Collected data
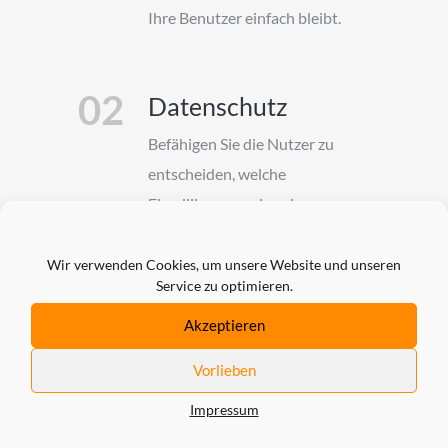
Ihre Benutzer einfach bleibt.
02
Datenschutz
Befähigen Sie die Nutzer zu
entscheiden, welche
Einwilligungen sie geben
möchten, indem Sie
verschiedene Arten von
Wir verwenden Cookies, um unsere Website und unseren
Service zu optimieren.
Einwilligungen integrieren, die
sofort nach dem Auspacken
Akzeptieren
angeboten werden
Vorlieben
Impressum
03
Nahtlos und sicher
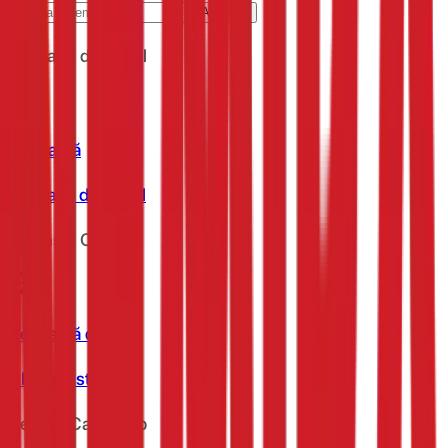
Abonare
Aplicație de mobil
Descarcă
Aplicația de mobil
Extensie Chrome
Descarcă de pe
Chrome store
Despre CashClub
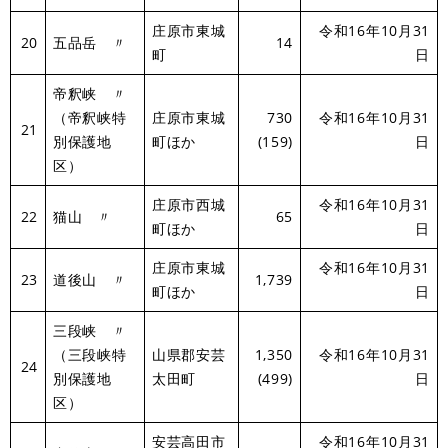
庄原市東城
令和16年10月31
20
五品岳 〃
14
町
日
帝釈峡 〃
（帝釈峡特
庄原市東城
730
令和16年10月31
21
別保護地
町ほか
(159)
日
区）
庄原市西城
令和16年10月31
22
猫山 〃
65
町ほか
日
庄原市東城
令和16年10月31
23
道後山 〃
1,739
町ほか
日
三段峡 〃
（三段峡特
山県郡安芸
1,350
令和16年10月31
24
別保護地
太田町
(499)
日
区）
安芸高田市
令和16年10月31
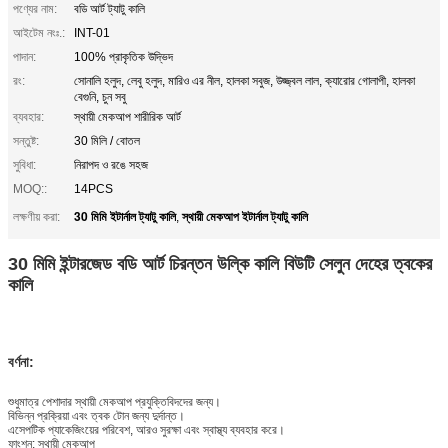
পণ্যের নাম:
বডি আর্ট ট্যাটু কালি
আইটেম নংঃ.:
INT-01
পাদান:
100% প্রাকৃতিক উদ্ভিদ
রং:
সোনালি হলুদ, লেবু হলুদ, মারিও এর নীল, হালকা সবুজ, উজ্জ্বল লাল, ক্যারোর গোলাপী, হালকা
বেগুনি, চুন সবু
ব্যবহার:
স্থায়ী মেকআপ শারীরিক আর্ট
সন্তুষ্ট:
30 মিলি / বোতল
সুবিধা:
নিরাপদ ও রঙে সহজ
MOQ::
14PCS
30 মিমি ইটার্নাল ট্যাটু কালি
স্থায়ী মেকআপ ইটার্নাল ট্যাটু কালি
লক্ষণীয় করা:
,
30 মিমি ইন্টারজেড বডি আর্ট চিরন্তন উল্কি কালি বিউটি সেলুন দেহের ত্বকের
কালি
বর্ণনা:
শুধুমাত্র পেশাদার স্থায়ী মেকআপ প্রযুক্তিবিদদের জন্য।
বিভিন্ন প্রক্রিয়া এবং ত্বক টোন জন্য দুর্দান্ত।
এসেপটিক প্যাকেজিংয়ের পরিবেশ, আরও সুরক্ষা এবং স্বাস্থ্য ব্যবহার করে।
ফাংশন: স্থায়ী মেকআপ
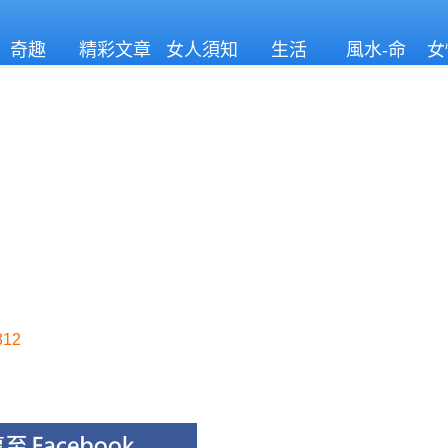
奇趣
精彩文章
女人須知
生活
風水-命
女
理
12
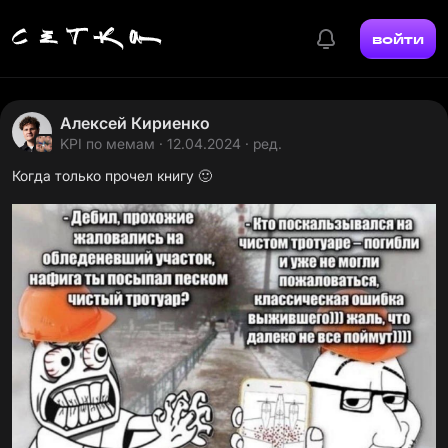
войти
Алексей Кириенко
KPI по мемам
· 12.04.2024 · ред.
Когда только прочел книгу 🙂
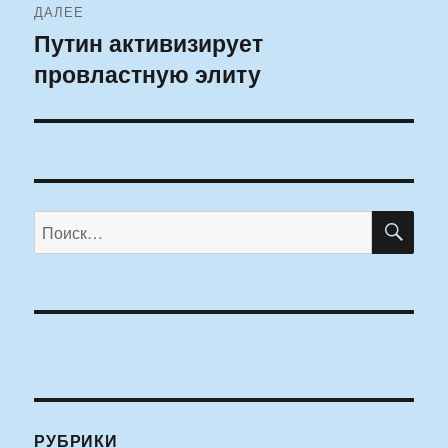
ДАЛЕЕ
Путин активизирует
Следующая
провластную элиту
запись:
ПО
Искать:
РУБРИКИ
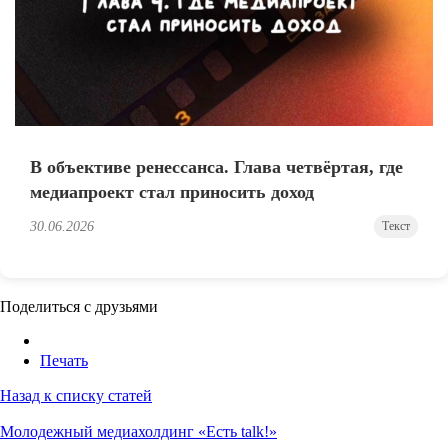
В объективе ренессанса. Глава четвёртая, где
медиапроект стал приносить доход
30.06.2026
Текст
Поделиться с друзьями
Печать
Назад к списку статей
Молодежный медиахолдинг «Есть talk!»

WHAT YOU SHOULD DO —
Each entry above should come back word for word, and no picture should come with it.

ANSWER TO THE PROBLEM —
Ihre Benutzer einfach bleibt.
02
Datenschutz
Befähigen Sie die Nutzer zu
entscheiden, welche
Einwilligungen sie geben
möchten, indem Sie
verschiedene Arten von
Wir verwenden Cookies, um unsere Website und unseren
Service zu optimieren.
Einwilligungen integrieren, die
sofort nach dem Auspacken
Akzeptieren
angeboten werden
Vorlieben
Impressum
03
Nahtlos und sicher
Abonare
Aplicație de mobil
Descarcă
Aplicația de mobil
Extensie Chrome
Descarcă de pe
Chrome store
Despre CashClub
庄原市東城
令和16年10月31
20
五品岳 〃
14
町
日
帝釈峡 〃
（帝釈峡特
庄原市東城
730
令和16年10月31
21
別保護地
町ほか
(159)
日
区）
庄原市西城
令和16年10月31
22
猫山 〃
65
町ほか
日
庄原市東城
令和16年10月31
23
道後山 〃
1,739
町ほか
日
三段峡 〃
（三段峡特
山県郡安芸
1,350
令和16年10月31
24
別保護地
太田町
(499)
日
区）
安芸高田市
令和16年10月31
পণ্যের নাম:
বডি আর্ট ট্যাটু কালি
আইটেম নংঃ.:
INT-01
পাদান:
100% প্রাকৃতিক উদ্ভিদ
রং:
সোনালি হলুদ, লেবু হলুদ, মারিও এর নীল, হালকা সবুজ, উজ্জ্বল লাল, ক্যারোর গোলাপী, হালকা
বেগুনি, চুন সবু
ব্যবহার:
স্থায়ী মেকআপ শারীরিক আর্ট
সন্তুষ্ট:
30 মিলি / বোতল
সুবিধা:
নিরাপদ ও রঙে সহজ
MOQ::
14PCS
30 মিমি ইটার্নাল ট্যাটু কালি
স্থায়ী মেকআপ ইটার্নাল ট্যাটু কালি
লক্ষণীয় করা:
,
30 মিমি ইন্টারজেড বডি আর্ট চিরন্তন উল্কি কালি বিউটি সেলুন দেহের ত্বকের
কালি
বর্ণনা:
শুধুমাত্র পেশাদার স্থায়ী মেকআপ প্রযুক্তিবিদদের জন্য।
বিভিন্ন প্রক্রিয়া এবং ত্বক টোন জন্য দুর্দান্ত।
এসেপটিক প্যাকেজিংয়ের পরিবেশ, আরও সুরক্ষা এবং স্বাস্থ্য ব্যবহার করে।
ফাংশন: স্থায়ী মেকআপ
奇趣
精彩文章
女人須知
生活
風水-命
女
理
12
войти
Алексей Кириенко
KPI по мемам
· 12.04.2024 · ред.
Когда только прочел книгу 🙂
ДАЛЕЕ
Путин активизирует
Следующая
провластную элиту
запись:
ПО
Искать:
РУБРИКИ
В объективе ренессанса. Глава четвёртая, где
медиапроект стал приносить доход
30.06.2026
Текст
Поделиться с друзьями
Печать
Назад к списку статей
Молодежный медиахолдинг «Есть talk!»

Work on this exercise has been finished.